# Still struggling with CO2



## ojustaboo (11 Aug 2011)

Hi guys.

Have replaced my home made reactor with an up atomizer but still seem to be struggling to get a decent amount of CO2 into my tank.

I took a PH reading at just before 2pm before CO2 was on.  it was 7.2

After 2 hrs with about 3 bubbles  a second I took another PH reading, this time it was 7.0

I doubled the bubble to around 6 a second and took another count 1 hr later  (5pm) , it was 6.8.  

I opened the needle valve a fraction more, until a small stream of bubbles came out and an hour later (6pm) it was still 6.8.

I've just checked at 7pm and it's gone down to 6.6 (just, more like between 6.6 and 6.8    ).

The fish all seem perfectly happy, I'm concerned that my CO2 will not last long at this speed?

As the videos below show, I'm getting a mist in the tank (but I was when it was just 3 bubbles a sec).
Edit: put it on Youtube, slightly better quality



edit: video doesn't show it that well, here's a pic







I also have a video showing the bubble counter.

http://img810.imageshack.us/img810/9273/ddq.mp4

Finally, here's a pic of what my up atomizer looks like, should it look like this? sort of misted up?






Many thanks

Joe


----------



## Matt Warner (11 Aug 2011)

Hi Joe. Do you have the diffuser in the outlet hose or the inlet hose. By the looks of your photo it is in the inlet hose. If it is in the outlet hose then it seems to be the wrong way round. I always thought that you put them in the outlet hose. I could be wrong though!


----------



## ojustaboo (11 Aug 2011)

Have it on the outlet.

If you see this pic, the right hand side is looking at it as per my filter pic in my original post, the left hand side is  looking at it from the other side and you can see the up arrow is on the right hand side, which is the left hand side when it's round the other way,


----------



## ojustaboo (11 Aug 2011)

After another hr (8pm) ph is exactly 6.6


----------



## Matt Warner (11 Aug 2011)

Is your co2 system a pressurised system? Someone told me only the other day that these inline diffusers only work at a certain working pressure because the bubbles which get diffused are too big which might explain why you are having to inject so much, because the bubbles aren't dissolving properly.


----------



## Alastair (11 Aug 2011)

What colour is your drop checker though through out the day? I also noticed your spray bar isn't straight. Any reason for this? Some of the co2 would rise straight up where the bar dips down..


----------



## ojustaboo (11 Aug 2011)

Matty1983 said:
			
		

> Is your co2 system a pressurised system? Someone told me only the other day that these inline diffusers only work at a certain working pressure because the bubbles which get diffused are too big which might explain why you are having to inject so much, because the bubbles aren't dissolving properly.

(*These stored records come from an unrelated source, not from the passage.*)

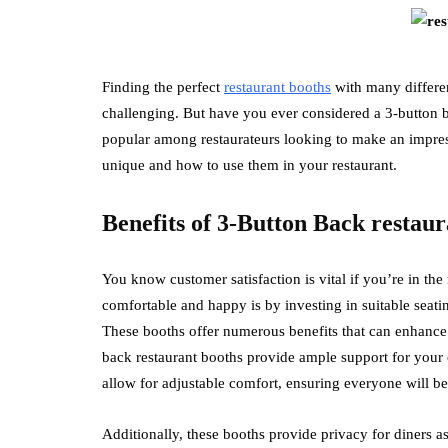
Finding the perfect
restaurant booths
with many differen
challenging. But have you ever considered a 3-button b
popular among restaurateurs looking to make an impress
unique and how to use them in your restaurant.
Benefits of 3-Button Back restaur
You know customer satisfaction is vital if you’re in th
comfortable and happy is by investing in suitable seati
These booths offer numerous benefits that can enhance 
back restaurant booths provide ample support for your 
allow for adjustable comfort, ensuring everyone will b
Additionally, these booths provide privacy for diners as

Yep pressurised, 8 bar 1 side, 2 bar going into the atomizer


----------



## ojustaboo (11 Aug 2011)

Alastair said:
			
		

> What colour is your drop checker though through out the day? I also noticed your spray bar isn't straight. Any reason for this? Some of the co2 would rise straight up where the bar dips down..




It's finally starting to change, it's still not what I'd call lime green though.

Been experimenting with flow in the past couple of days, will put the bar back straight


----------



## Alastair (11 Aug 2011)

There's definitely more than enough bubbles By looking at that video. Pop your co2 on 2 hours before, then about an hour or two after lights on it should be a nice light green/lime colour. Are you using 4dkh water with bromo solution?


----------



## ojustaboo (11 Aug 2011)

Sorry, had to rush out as I typed last post, so typed it very quickly.

As it's a corner tank, it's very deep.  I've got a coralia pump in the corner pointing slightly down as per advice on this forum (similar to Ians lounge tank viewtopic.php?f=35&t=15058&hilit=Ian%E2%80%99s+Lounge+tank    , in the 2nd lot of pics about 8 posts down, the top pic shows the pump pointing down at the top right hand side ).  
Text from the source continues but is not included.